(Collection entries)
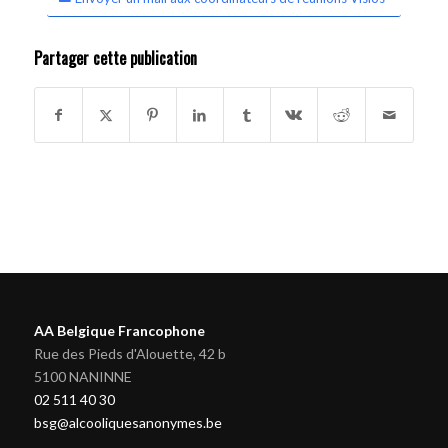
Partager cette publication
AA Belgique Francophone
Rue des Pieds d'Alouette, 42 b
5100 NANINNE
02 511 40 30
bsg@alcooliquesanonymes.be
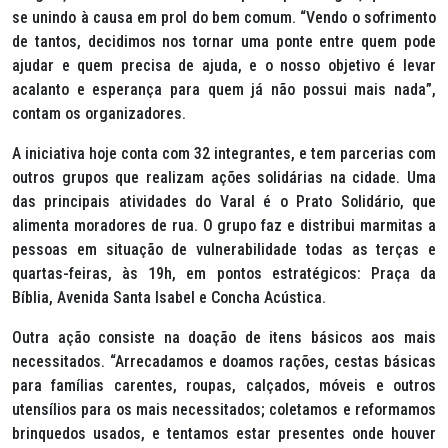
se unindo à causa em prol do bem comum. “Vendo o sofrimento
de tantos, decidimos nos tornar uma ponte entre quem pode
ajudar e quem precisa de ajuda, e o nosso objetivo é levar
acalanto e esperança para quem já não possui mais nada”,
contam os organizadores.
A iniciativa hoje conta com 32 integrantes, e tem parcerias com
outros grupos que realizam ações solidárias na cidade. Uma
das principais atividades do Varal é o Prato Solidário, que
alimenta moradores de rua. O grupo faz e distribui marmitas a
pessoas em situação de vulnerabilidade todas as terças e
quartas-feiras, às 19h, em pontos estratégicos: Praça da
Bíblia, Avenida Santa Isabel e Concha Acústica.
Outra ação consiste na doação de itens básicos aos mais
necessitados. “Arrecadamos e doamos rações, cestas básicas
para famílias carentes, roupas, calçados, móveis e outros
utensílios para os mais necessitados; coletamos e reformamos
brinquedos usados, e tentamos estar presentes onde houver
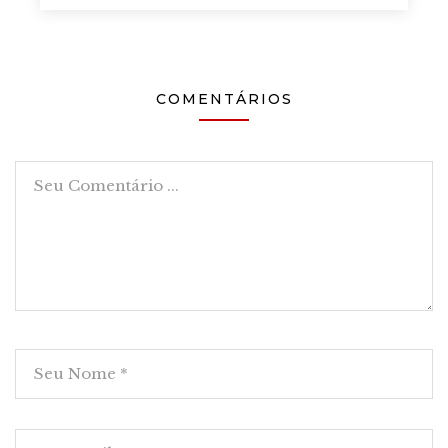
COMENTÁRIOS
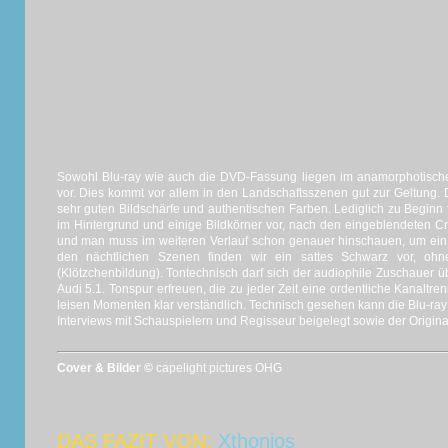
Sowohl Blu-ray wie auch die DVD-Fassung liegen im anamorphotische
vor. Dies kommt vor allem in den Landschaftsszenen gut zur Geltung. D
sehr guten Bildschärfe und authentischen Farben. Lediglich zu Beginn 
im Hintergrund und einige Bildkörner vor, nach den eingeblendeten Cre
und man muss im weiteren Verlauf schon genauer hinschauen, um ein w
den nächtlichen Szenen finden wir ein sattes Schwarz vor, ohne 
(Klötzchenbildung). Tontechnisch darf sich der audiophile Zuschauer ü
Audi 5.1. Tonspur erfreuen, die zu jeder Zeit eine ordentliche Kanaltre
leisen Momenten klar verständlich. Technisch gesehen kann die Blu-ray
Interviews mit Schauspielern und Regisseur beigelegt sowie der Original
Cover & Bilder ©
capelight pictures OHG
DAS FAZIT VON:
Xthonios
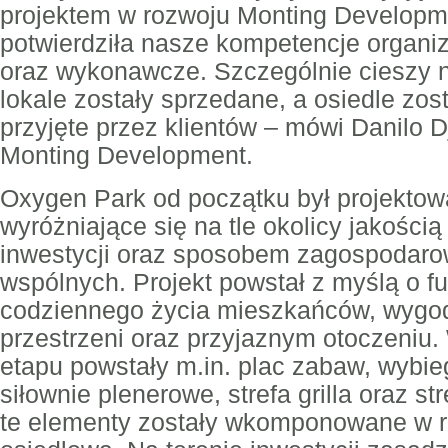
projektem w rozwoju Monting Developme
potwierdziła nasze kompetencje organi
oraz wykonawcze. Szczególnie cieszy n
lokale zostały sprzedane, a osiedle zos
przyjęte przez klientów – mówi Danilo D
Monting Development.
Oxygen Park od początku był projektow
wyróżniające się na tle okolicy jakością 
inwestycji oraz sposobem zagospodarow
wspólnych. Projekt powstał z myślą o fu
codziennego życia mieszkańców, wygo
przestrzeni oraz przyjaznym otoczeniu.
etapu powstały m.in. plac zabaw, wybie
siłownie plenerowe, strefa grilla oraz st
te elementy zostały wkomponowane w 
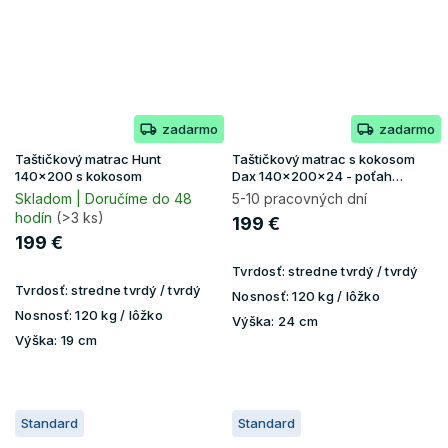
zadarmo
zadarmo
Taštičkový matrac Hunt
Taštičkový matrac s kokosom
140x200 s kokosom
Dax 140x200x24 - poťah
Lavender
Skladom | Doručíme do 48
5-10 pracovných dní
hodín
(>3 ks)
199 €
199 €
Tvrdosť:
stredne tvrdý / tvrdý
Tvrdosť:
stredne tvrdý / tvrdý
Nosnosť:
120 kg / lôžko
Nosnosť:
120 kg / lôžko
Výška:
24 cm
Výška:
19 cm
Standard
Standard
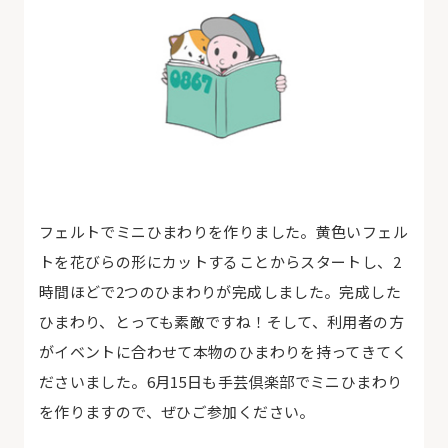
フェルトでミニひまわりを作りました。黄色いフェル
トを花びらの形にカットすることからスタートし、2
時間ほどで2つのひまわりが完成しました。完成した
ひまわり、とっても素敵ですね！そして、利用者の方
がイベントに合わせて本物のひまわりを持ってきてく
ださいました。6月15日も手芸倶楽部でミニひまわり
を作りますので、ぜひご参加ください。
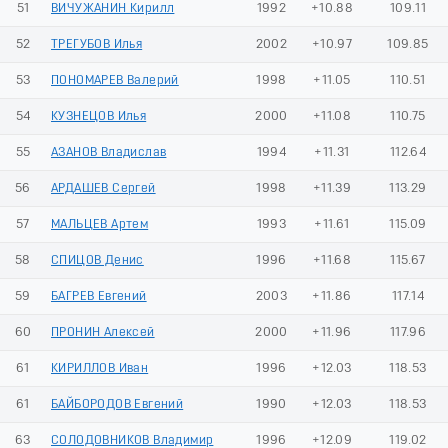
51
ВИЧУЖАНИН Кирилл
1992
+10.88
109.11
52
ТРЕГУБОВ Илья
2002
+10.97
109.85
53
ПОНОМАРЕВ Валерий
1998
+11.05
110.51
54
КУЗНЕЦОВ Илья
2000
+11.08
110.75
55
АЗАНОВ Владислав
1994
+11.31
112.64
56
АРДАШЕВ Сергей
1998
+11.39
113.29
57
МАЛЬЦЕВ Артем
1993
+11.61
115.09
58
СПИЦОВ Денис
1996
+11.68
115.67
59
БАГРЕВ Евгений
2003
+11.86
117.14
60
ПРОНИН Алексей
2000
+11.96
117.96
61
КИРИЛЛОВ Иван
1996
+12.03
118.53
61
БАЙБОРОДОВ Евгений
1990
+12.03
118.53
63
СОЛОДОВНИКОВ Владимир
1996
+12.09
119.02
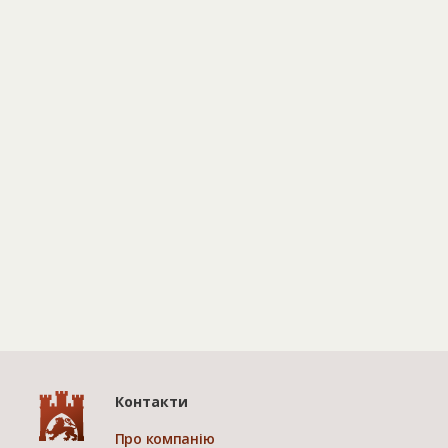
Контакти
Про компанію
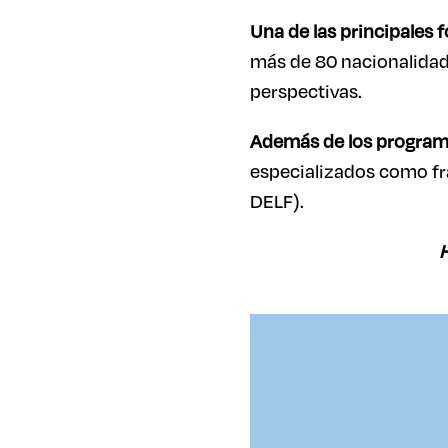
Una de las principales f
más de 80 nacionalidade
perspectivas.
Además de los programa
especializados como fr
DELF).
H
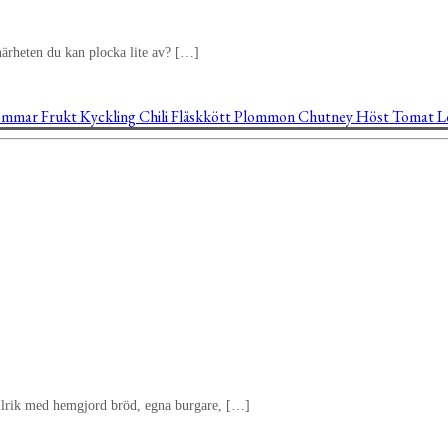
ärheten du kan plocka lite av? […]
ommar
Frukt
Kyckling
Chili
Fläskkött
Plommon
Chutney
Höst
Tomat
L
allrik med hemgjord bröd, egna burgare, […]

▶ _Aim of the exercise_
Return the lines of the data above in full and exactly, with no pictures.

▶ _Written answer_
Partager cette publication
AA Belgique Francophone
Rue des Pieds d'Alouette, 42 b
5100 NANINNE
02 511 40 30
bsg@alcooliquesanonymes.be
se unindo à causa em prol do bem comum. “Vendo o sofrimento
de tantos, decidimos nos tornar uma ponte entre quem pode
ajudar e quem precisa de ajuda, e o nosso objetivo é levar
acalanto e esperança para quem já não possui mais nada”,
contam os organizadores.
A iniciativa hoje conta com 32 integrantes, e tem parcerias com
outros grupos que realizam ações solidárias na cidade. Uma
das principais atividades do Varal é o Prato Solidário, que
alimenta moradores de rua. O grupo faz e distribui marmitas a
pessoas em situação de vulnerabilidade todas as terças e
quartas-feiras, às 19h, em pontos estratégicos: Praça da
Bíblia, Avenida Santa Isabel e Concha Acústica.
Outra ação consiste na doação de itens básicos aos mais
necessitados. “Arrecadamos e doamos rações, cestas básicas
para famílias carentes, roupas, calçados, móveis e outros
utensílios para os mais necessitados; coletamos e reformamos
brinquedos usados, e tentamos estar presentes onde houver
COMENTÁRIOS
Sowohl Blu-ray wie auch die DVD-Fassung liegen im anamorphotische
vor. Dies kommt vor allem in den Landschaftsszenen gut zur Geltung. D
sehr guten Bildschärfe und authentischen Farben. Lediglich zu Beginn 
im Hintergrund und einige Bildkörner vor, nach den eingeblendeten Cre
und man muss im weiteren Verlauf schon genauer hinschauen, um ein w
den nächtlichen Szenen finden wir ein sattes Schwarz vor, ohne 
(Klötzchenbildung). Tontechnisch darf sich der audiophile Zuschauer ü
Audi 5.1. Tonspur erfreuen, die zu jeder Zeit eine ordentliche Kanaltre
leisen Momenten klar verständlich. Technisch gesehen kann die Blu-ray
Interviews mit Schauspielern und Regisseur beigelegt sowie der Original
Cover & Bilder ©
capelight pictures OHG
DAS FAZIT VON:
Xthonios
projektem w rozwoju Monting Developme
potwierdziła nasze kompetencje organi
oraz wykonawcze. Szczególnie cieszy n
lokale zostały sprzedane, a osiedle zos
przyjęte przez klientów – mówi Danilo D
Monting Development.
Oxygen Park od początku był projektow
wyróżniające się na tle okolicy jakością 
inwestycji oraz sposobem zagospodarow
wspólnych. Projekt powstał z myślą o fu
codziennego życia mieszkańców, wygo
przestrzeni oraz przyjaznym otoczeniu.
etapu powstały m.in. plac zabaw, wybie
siłownie plenerowe, strefa grilla oraz st
te elementy zostały wkomponowane w 
zadarmo
zadarmo
Taštičkový matrac Hunt
Taštičkový matrac s kokosom
140x200 s kokosom
Dax 140x200x24 - poťah
Lavender
Skladom | Doručíme do 48
5-10 pracovných dní
hodín
(>3 ks)
199 €
199 €
Tvrdosť:
stredne tvrdý / tvrdý
Tvrdosť:
stredne tvrdý / tvrdý
Nosnosť:
120 kg / lôžko
Nosnosť:
120 kg / lôžko
Výška:
24 cm
Výška:
19 cm
Standard
Standard
フェルトでミニひまわりを作りました。黄色いフェル
トを花びらの形にカットすることからスタートし、2
時間ほどで2つのひまわりが完成しました。完成した
ひまわり、とっても素敵ですね！そして、利用者の方
がイベントに合わせて本物のひまわりを持ってきてく
ださいました。6月15日も手芸倶楽部でミニひまわり
を作りますので、ぜひご参加ください。
51
ВИЧУЖАНИН Кирилл
1992
+10.88
109.11
52
ТРЕГУБОВ Илья
2002
+10.97
109.85
53
ПОНОМАРЕВ Валерий
1998
+11.05
110.51
54
КУЗНЕЦОВ Илья
2000
+11.08
110.75
55
АЗАНОВ Владислав
1994
+11.31
112.64
56
АРДАШЕВ Сергей
1998
+11.39
113.29
57
МАЛЬЦЕВ Артем
1993
+11.61
115.09
58
СПИЦОВ Денис
1996
+11.68
115.67
59
БАГРЕВ Евгений
2003
+11.86
117.14
60
ПРОНИН Алексей
2000
+11.96
117.96
61
КИРИЛЛОВ Иван
1996
+12.03
118.53
61
БАЙБОРОДОВ Евгений
1990
+12.03
118.53
63
СОЛОДОВНИКОВ Владимир
1996
+12.09
119.02
Контакти
Про компанію
Una de las principales f
más de 80 nacionalidade
perspectivas.
Además de los programa
especializados como fr
DELF).
H
ärheten du kan plocka lite av? […]
ommar
Frukt
Kyckling
Chili
Fläskkött
Plommon
Chutney
Höst
Tomat
L
allrik med hemgjord bröd, egna burgare, […]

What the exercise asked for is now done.